Ipamorelin

Clinical data
- Routes of administration: Intravenous, subcutaneous
- ATC code: None;

Pharmacokinetic data
- Elimination half-life: 2 hours

Identifiers
- IUPAC name (2S)-6-Amino-2-[[(2R)-2-[[(2R)-2-[[(2S)-2-[(2-amino-2-methylpropanoyl)amino]-3-(4H-imidazol-4-yl)propanoyl]amino]-3-naphthalen-2-ylpropanoyl]amino]-3-phenylpropanoyl]amino]hexanamide.;
- CAS Number: 170851-70-4;
- PubChem CID: 20754357;
- ChemSpider: 8007390;
- UNII: Y9M3S784Z6;
- CompTox Dashboard (EPA): DTXSID80168955 ;

Chemical and physical data
- Formula: C_{38}H_{49}N_{9}O_{5}
- Molar mass: 711.868 g·mol^{−1}
- 3D model (JSmol): Interactive image;
- SMILES CC(C)(C(=O)N[C@@H](CC1=CNC=N1)C(=O)N[C@H](CC2=CC3=CC=CC=C3C=C2)C(=O)N[C@H](CC4=CC=CC=C4)C(=O)N[C@@H](CCCCN)C(=O)N)N;
- InChI InChI=1S/C38H49N9O5/c1-38(2,41)37(52)47-32(21-28-22-42-23-43-28)36(51)46-31(20-25-15-16-26-12-6-7-13-27(26)18-25)35(50)45-30(19-24-10-4-3-5-11-24)34(49)44-29(33(40)48)14-8-9-17-39/h3-7,10-13,15-16,18,22-23,29-32H,8-9,14,17,19-21,39,41H2,1-2H3,(H2,40,48)(H,42,43)(H,44,49)(H,45,50)(H,46,51)(H,47,52)/t29-,30+,31+,32-/m0/s1; Key:NEHWBYHLYZGBNO-BVEPWEIPSA-N;

= Ipamorelin =

Peptide selective agonist of the ghrelin/growth hormone secretagogue receptor

Ipamorelin (INN; development code NNC 26-0161) is a peptide selective agonist of the ghrelin/growth hormone secretagogue receptor (GHS) and a growth hormone secretagogue.

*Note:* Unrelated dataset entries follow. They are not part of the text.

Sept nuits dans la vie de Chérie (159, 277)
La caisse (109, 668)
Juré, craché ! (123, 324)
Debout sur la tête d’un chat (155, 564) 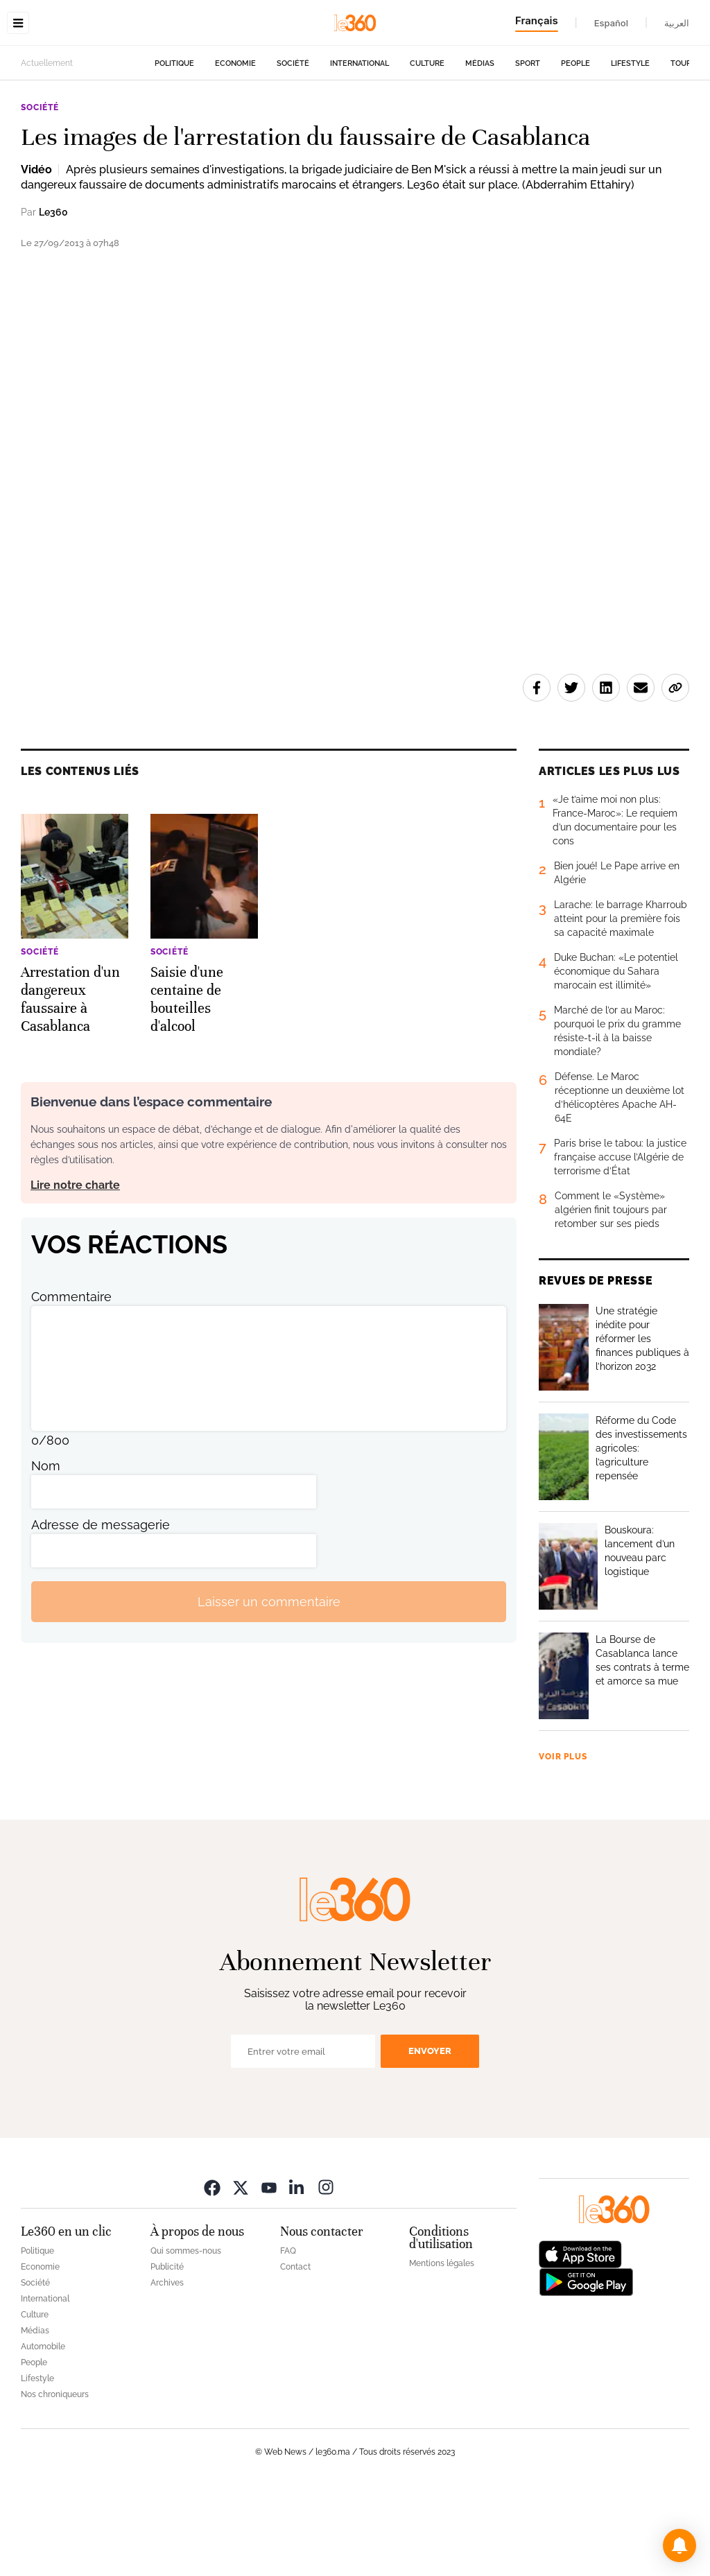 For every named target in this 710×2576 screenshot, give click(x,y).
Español (611, 22)
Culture (427, 150)
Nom (45, 1553)
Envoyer (429, 2138)
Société (293, 150)
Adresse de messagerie (100, 1612)
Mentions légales (441, 2351)
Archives (167, 2370)
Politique (174, 150)
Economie (235, 150)
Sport (527, 150)
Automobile (43, 2434)
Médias (479, 150)
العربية (676, 22)
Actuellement (47, 150)
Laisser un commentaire (269, 1689)
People (575, 150)
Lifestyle (630, 150)
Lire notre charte (75, 1272)
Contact (295, 2354)
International (359, 150)
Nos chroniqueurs (55, 2482)
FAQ (288, 2338)
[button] (679, 2545)
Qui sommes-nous (185, 2338)
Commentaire (71, 1384)
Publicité (167, 2354)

It is a pentapeptide with the amino acid sequence Aib-His-D-2-Nal-D-Phe-Lys-NH_{2} that was derived from GHRP-1.

Ipamorelin significantly increases plasma growth hormone (GH) levels in both animals and humans. In addition, ipamorelin stimulates body weight gain in animals. In rats, ipamorelin has also been reported to induce longitudinal bone growth. Like pralmorelin and GHRP-6, ipamorelin does not affect prolactin, follicle-stimulating hormone (FSH), luteinizing hormone (LH), or thyroid-stimulating hormone (TSH) levels. However, unlike pralmorelin (GHRP-2) and GHRP-6, but similarly to growth hormone-releasing hormone (GHRH), ipamorelin does not stimulate the secretion of adrenocorticotropic hormone (ACTH), or cortisol, and is highly selective for inducing the secretion only of GH.

Ipamorelin was originally developed by Novo Nordisk, and was investigated in phase II clinical trials by Helsinn Therapeutics for the treatment of postoperative ileus, but was discontinued due to lack of efficacy.

Ipamorelin has been used by athletes as a performance-enhancing drug. Currently, Ipamorelin is commonly marketed as a research peptide rather than as an approved pharmaceutical drug.